Sur les investissements

Considérant que la société Séphora soutient que son chiffre d'affaires sur les produits de bain n'a pas cessé de progresser depuis sa mise sur le marché sauf en 2012, date de l'arrivée des produits Nocibé.

Considérant que la société Nocibé justifie de certains coûts supportés à l'occasion de la mise au point de sa gamme de bains et verse en cause d'appel des factures qui permettent d'identifier des produits de la gamme bain ; qu'elle justifie avoir investi près de 600 000 euro pour développer des boutiques proposant uniquement des produits de bain , de maquillage et de soins ainsi que des services de soins sous la marque Nocibé, développant ainsi un mode de commercialisation distinct de celui de la société Séphora.

Considérant que la société Nocibe fait état d'investissements à hauteur de 7 millions d'euros dédiés au développement de ses produits sous marque dont fait partie sa gamme de produits de bains, ceux-ci ont concerné la mise sous le marché de près de 400 produits notamment de soins, de maquillage, de parfums, sans qu'il soit possible à l'évidence d'individualiser les investissements produit par produit ce qui ne remet pas en cause leur caractère certain.

Considérant qu'en conséquence, la société Séphora ne rapporte pas la preuve que la société Nocibé aurait tiré avantage des investissements qu'elle-même a réalisés; que c'est à juste titre que la société Séphora a été déboutée de ses demandes au titre d'actes de parasitisme.

Sur la demande reconventionnelle de la société Nocibé

Considérant que le tribunal a retenu que la procédure engagée par la société Séphora était abusive en ce qu'elle avait pour objet de faire pression sur la société Nocibé en l'empêchant de développer sa marque propre et alors qu'elle était en pourparlers avec des acquéreurs et dans l'impossibilité de provisionner la somme réclamée soit 700 000 euro.

Considérant que la société Séphora a abandonné en cause d'appel une partie essentielle de ses demandes, reconnaissant ainsi qu'elles n'étaient pas fondées; qu'elle n'en a pas moins développé des arguments dignes d'intérêt en cause d'appel ; que, si l'action de la société Séphora a été engagée alors que la société Nocibé avait largement communiqué sur ses intentions qui étaient de développer des produits sous marque propre et devenir le numéro 2 sur le marché des produits de beauté, elle ne démontre pas que l'action de la société Séphora était destinée à faire obstacle à son développement, la société Séphora étant fondée à protéger ses droits au regard même de cette nouvelle démarche commerciale.

Considérant de plus que la société Nocibé ne rapporte pas la preuve d'un préjudice résultant de la provision qu'elle affirme avait dû constituer dès lors que l'opération de cession a normalement suivi son cours.
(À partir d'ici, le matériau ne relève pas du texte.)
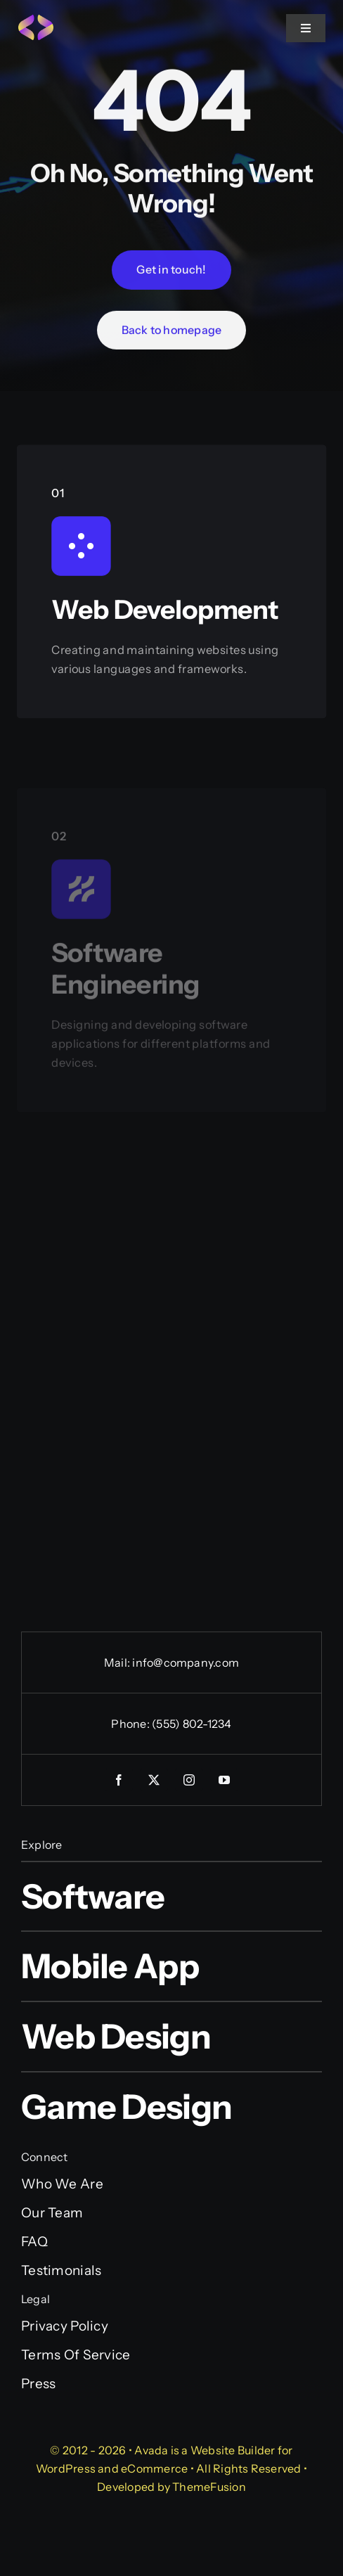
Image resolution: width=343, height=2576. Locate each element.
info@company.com (185, 1662)
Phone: (131, 1724)
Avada (151, 2450)
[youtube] (224, 1780)
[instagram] (189, 1780)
Considérant en conséquence qu'il y a lieu de réformer le jugement entrepris et de débouter la société Nocibé de sa demande de dommages et intérêts pour procédure abusive.
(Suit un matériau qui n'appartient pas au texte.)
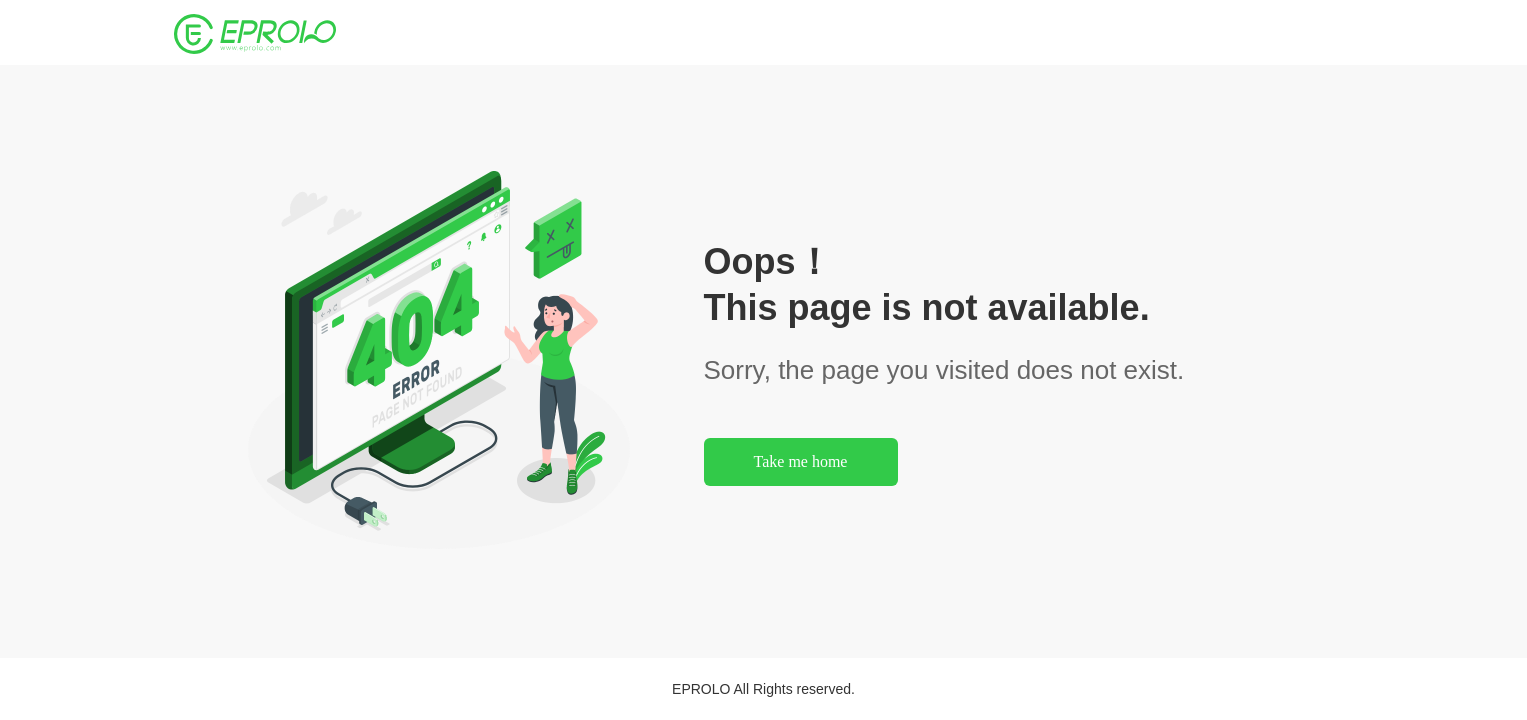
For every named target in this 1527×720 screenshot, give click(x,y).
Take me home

Sur la demande de publication

Considérant que chacune des parties demande à la Cour de prononcer une mesure de publication de l'arrêt à intervenir.

Considérant que la cour, confirmant en cela le jugement, retient que les faits de parasitisme ne sont pas établis ; que dès lors il n'y a pas lieu de faire droit à la demande de publication, une telle mesure étant destinée à réparer des agissements fautifs.

Sur l'article 700 du Code de procédure civile

Considérant que l'équité commande de faire application des dispositions de l'article 700 du Code de procédure civile comme il sera précisé dans le dispositif.

Par ces motifs, LA COUR, statuant publiquement, contradictoirement et en dernier ressort, confirme le jugement déféré sauf en ce qui concerne la condamnation de la société Séphora pour procédure abusive, Et statuant à nouveau de ce chef, déboute la société Nocibé de sa demande de dommages et intérêts pour procédure abusive, rejette toute autre demande, fin ou conclusion plus ample ou contraire, condamne la société Séphora à payer à la société Nocibé la somme de 10 000 euro au titre de l'article 700 du Code de procédure civile, condamne la société Séphora aux dépens qui seront recouvrés conformément aux dispositions de l'article 699 du Code de procédure civile.